The second edition in an ongoing series in World of Jazz looking at the murky world between jazz and rock…..always a contentious area for those who would rather the two were kept apart…..
- Oregon – Joyful Departure – Northwest Passage – kicking off with a band which I suppose is more “World Music” than rock and the band’s first recording in two years with the three surviving original members (Ralph Towner on guitar and keyboards, bassist Glen Moore, and Paul McCandless, who plays soprano sax, English horn, sopranino, oboe and bass clarinet) and in this instance Arto Tuncboyaciyan on percussion (Mark Walker plays on other tracks on the album). I’m building up to the rock stuff later with this track which might be better described as a mix of progressive folk and jazz mood music.
- Marc Johnson’s Right Brain Patrol – Samurai Hee Haw – Magic Labyrinth – from 1996. The second album by bassist Marc Johnson’s “Right Brain Patrol” trio is a siginficantly different from the first. The line up is more or less the same – Arto Tuncboyaciyan (him again) is back on drums and percussion, but guitarist Ben Monder is replaced by Wolfgang Muthspiel, whose approach is a signature element this session. The fine remake of “Samurai Hee-Haw,” a Johnson original that first appeared on his outstanding Bass Desires album, features a riveting rock based bass riff and some spacey guitar from Muthspiel.
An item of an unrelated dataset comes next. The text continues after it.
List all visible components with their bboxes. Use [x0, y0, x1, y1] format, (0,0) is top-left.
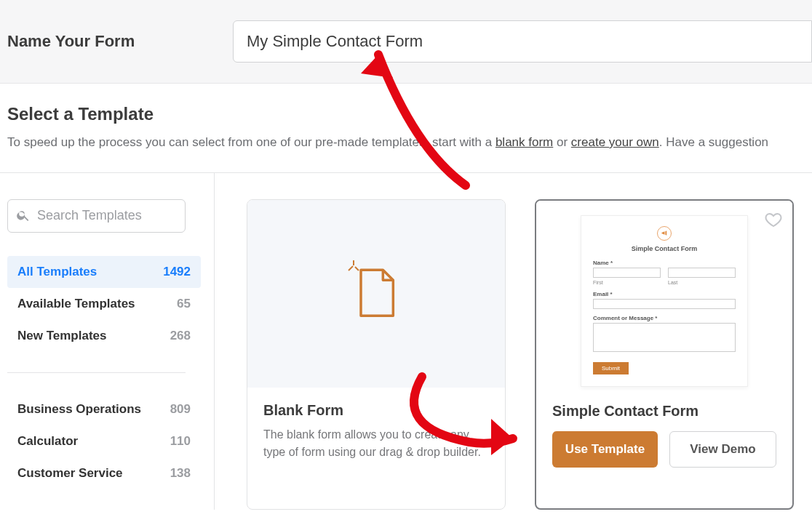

- Ponga – Awesome Wells – Ponga – improvised jam sessions are the source of the material for this challenging 1999 album. The line-up made up downtown jazz legends Wayne Horvitz (keyboards) and Bobby Previte (drums) who are joined by two Seattle musicians Skerik (sax) and Dave Palmer (keyboards). The minimal “Awesome Wells” is the standout track on this very bluesy rock oriented, funky, experimental free jazz album.
- Santana – Song of the Wind – Caravanserai – 1972 saw Santana moving away from the latino-rock of Abraxas to this classic album of jazz-rock fusion. Often regarded as one of his finest recordings this album requires repeated listening to fully understand just what was being achieved. No doubt the impact of McLaughlin in Miles band played no small part in influencing quite a radical change in direction for Carlos.
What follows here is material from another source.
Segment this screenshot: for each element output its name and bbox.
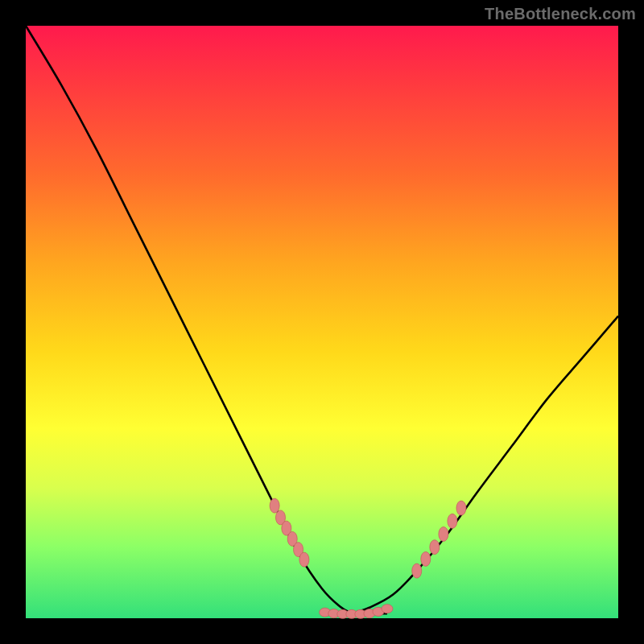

- Isotope 217 – La Jetee The Unstable Molecule – Isotope 217, one of Rob Mazurek’s numerous Chicago jazz side projects, hangs somewhere between post-rock and jazz. The band grew out of weekly jam sessions around the Chicago area. Mazurek recruited members of Tortoise (Dan Bitney, John Herndon, and Jeff Parker) for the, which has a definite lo-fi vibe, balanced by Mazurek’s jazz endeavours. The album neither straight jazz or post-rock, ubt somewhere rather magically in between. Tracks like “La Jeteé” employ the use of a variety instrumentation in the tradition of Tortoise.
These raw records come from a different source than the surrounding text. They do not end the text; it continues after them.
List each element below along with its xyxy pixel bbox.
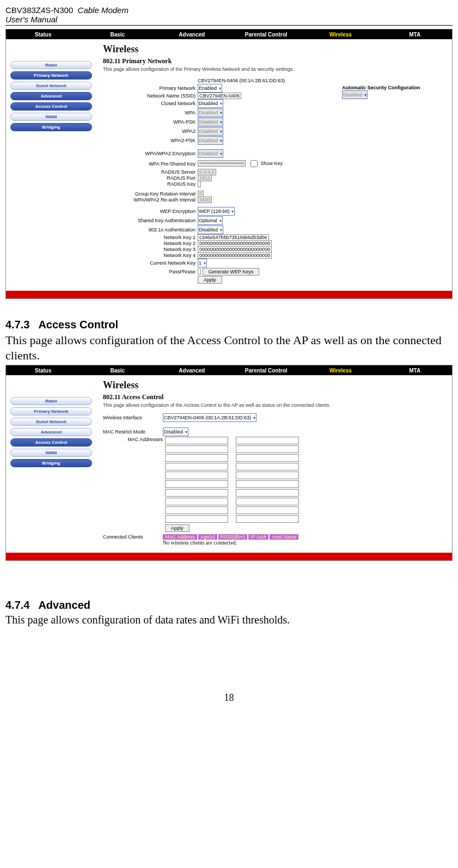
nav-tab-basic[interactable]: Basic [81,368,155,374]
wireless-interface-label: Wireless Interface [103,415,163,420]
sidebar-item-wmm[interactable]: WMM [10,113,92,121]
sidebar-item-wmm[interactable]: WMM [10,449,92,457]
show-key-checkbox[interactable] [251,160,258,167]
wep-encryption-select[interactable]: WEP (128-bit)▾ [198,207,235,216]
mac-address-input[interactable] [165,463,228,470]
sidebar-item-radio[interactable]: Radio [10,397,92,405]
mac-address-input[interactable] [236,472,299,479]
network-key-4-input[interactable]: 00000000000000000000000000 [198,252,272,259]
wpa2-psk-select[interactable]: Disabled▾ [198,136,223,145]
wpa-psk-select[interactable]: Disabled▾ [198,118,223,126]
header-model: CBV383Z4S-N300 [5,5,73,15]
nav-tab-parental[interactable]: Parental Control [229,368,304,374]
sidebar-item-advanced[interactable]: Advanced [10,428,92,436]
nav-tab-advanced[interactable]: Advanced [155,32,229,38]
wireless-interface-value: CBV2794EN-0406 (00:1A:2B:61:DD:63) [164,415,251,420]
shared-key-auth-select[interactable]: Optional▾ [198,216,223,225]
mac-address-input[interactable] [165,489,228,497]
mac-address-input[interactable] [236,454,299,462]
passphrase-input[interactable] [198,268,201,275]
sidebar-item-advanced[interactable]: Advanced [10,92,92,100]
mac-address-input[interactable] [165,506,228,514]
mac-address-input[interactable] [236,515,299,523]
dropdown-arrow-icon: ▾ [220,138,222,143]
connected-clients-table-header: MAC Address Age(s) RSSI(dBm) IP Addr Hos… [163,534,298,540]
mac-address-input[interactable] [165,454,228,462]
col-rssi: RSSI(dBm) [218,534,248,540]
nav-tab-basic[interactable]: Basic [81,32,155,38]
dot1x-auth-label: 802.1x Authentication [103,227,198,233]
sidebar-item-guest-network[interactable]: Guest Network [10,82,92,90]
dot1x-auth-select[interactable]: Disabled▾ [198,225,223,234]
mac-address-input[interactable] [165,498,228,505]
sidebar-item-access-control[interactable]: Access Control [10,438,92,447]
mac-address-grid [165,437,301,523]
wep-encryption-value: WEP (128-bit) [199,209,229,214]
section-474-title: Advanced [38,599,90,611]
panel-title: Wireless [103,44,445,55]
preshared-key-input[interactable]: •••••••••••••••••••••••••• [198,160,246,167]
sidebar-2: Radio Primary Network Guest Network Adva… [6,375,96,553]
wpa2-value: Disabled [199,129,218,134]
current-network-key-value: 1 [199,260,201,266]
sidebar-item-access-control[interactable]: Access Control [10,102,92,111]
auto-security-config-select[interactable]: Disabled▾ [342,90,368,99]
panel-subtitle: 802.11 Primary Network [103,57,445,65]
network-key-1-label: Network Key 1 [103,235,198,240]
generate-wep-keys-button[interactable]: Generate WEP Keys [203,268,260,276]
sidebar-item-primary-network[interactable]: Primary Network [10,71,92,80]
mac-address-input[interactable] [236,463,299,470]
apply-button[interactable]: Apply [198,276,222,284]
reauth-interval-input[interactable]: 3600 [198,197,212,203]
mac-address-input[interactable] [236,445,299,453]
mac-address-input[interactable] [236,489,299,497]
ssid-input[interactable]: CBV2794EN-0406 [198,93,241,99]
network-key-3-label: Network Key 3 [103,247,198,252]
nav-tab-mta[interactable]: MTA [378,368,453,374]
mac-address-input[interactable] [165,472,228,479]
section-473-heading: 4.7.3 Access Control [5,319,453,331]
section-474-body: This page allows configuration of data r… [5,613,453,627]
sidebar-item-bridging[interactable]: Bridging [10,459,92,467]
screenshot-primary-network: Status Basic Advanced Parental Control W… [5,29,453,299]
radius-key-input[interactable] [198,181,201,187]
shared-key-auth-label: Shared Key Authentication [103,218,198,223]
mac-address-input[interactable] [165,445,228,453]
wpa2-select[interactable]: Disabled▾ [198,127,223,136]
wpa-encryption-select[interactable]: Disabled▾ [198,149,223,158]
panel-subtitle-2: 802.11 Access Control [103,393,445,401]
mac-address-input[interactable] [236,498,299,505]
mac-address-input[interactable] [165,480,228,488]
wpa-select[interactable]: Disabled▾ [198,108,223,117]
header-manual: User's Manual [5,15,129,24]
nav-tab-status[interactable]: Status [6,32,81,38]
mac-addresses-label: MAC Addresses [103,437,165,442]
closed-network-select[interactable]: Disabled▾ [198,99,223,108]
nav-tab-wireless[interactable]: Wireless [303,32,378,38]
radius-port-label: RADIUS Port [103,175,198,181]
mac-restrict-mode-select[interactable]: Disabled▾ [163,427,188,436]
mac-address-input[interactable] [165,515,228,523]
nav-tab-mta[interactable]: MTA [378,32,453,38]
sidebar-item-primary-network[interactable]: Primary Network [10,407,92,415]
mac-address-input[interactable] [236,437,299,444]
closed-network-value: Disabled [199,101,218,106]
nav-tab-wireless[interactable]: Wireless [303,368,378,374]
dropdown-arrow-icon: ▾ [220,101,222,106]
mac-address-input[interactable] [236,506,299,514]
col-host-name: Host Name [270,534,298,540]
network-key-4-label: Network Key 4 [103,253,198,258]
primary-network-select[interactable]: Enabled▾ [198,84,222,93]
mac-address-input[interactable] [165,437,228,444]
current-network-key-select[interactable]: 1▾ [198,259,207,267]
dropdown-arrow-icon: ▾ [231,209,234,214]
mac-address-input[interactable] [236,480,299,488]
nav-tab-status[interactable]: Status [6,368,81,374]
nav-tab-parental[interactable]: Parental Control [229,32,304,38]
nav-tab-advanced[interactable]: Advanced [155,368,229,374]
sidebar-item-bridging[interactable]: Bridging [10,123,92,131]
sidebar-item-radio[interactable]: Radio [10,61,92,69]
wireless-interface-select[interactable]: CBV2794EN-0406 (00:1A:2B:61:DD:63)▾ [163,413,257,422]
apply-button-2[interactable]: Apply [165,524,190,532]
sidebar-item-guest-network[interactable]: Guest Network [10,418,92,426]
- Rob Mazurek Chicago Underground Orchestra – Jeff’s New Idea – Playground – In contrast to the preceding – Mazurek and his Chicago Underground Orchestra — this time consisting of guitarist Jeff Parker, again, trombonist Sara P. Smith, bassist Chris Lopes, and drummer Chad Taylor — and together they deliver some of the most innovative playing of late-’90s jazz. Parker’s tune has the loose improvisatory feel of the music Miles Davis and Herbie Hancock were creating in the late 1960s, which allows room for exciting improvisation.
- Jack DeJohnette – Darkness To Light – Music for the Fifth World – DeJohnette’s 1992 album demonstrates his all round skills as composer, and keyboardist, as well as the percussion skills for which he is better known. The band includes guitarists Vernon Reid and John Scofield, who provide for an exciting amalgam of Reid’s rock leanings, and Sco’s jazzier chops.